--- START ---

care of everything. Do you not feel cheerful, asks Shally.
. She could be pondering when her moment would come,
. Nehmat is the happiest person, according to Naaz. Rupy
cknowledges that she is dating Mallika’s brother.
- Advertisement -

--- END ---

The line containing "cknowledges that she" marks the start. Reproduce it and all lines after it through the end of the listing, exactly and alone.

ANSWER SECTION:
cknowledges that she is dating Mallika’s brother.
- Advertisement -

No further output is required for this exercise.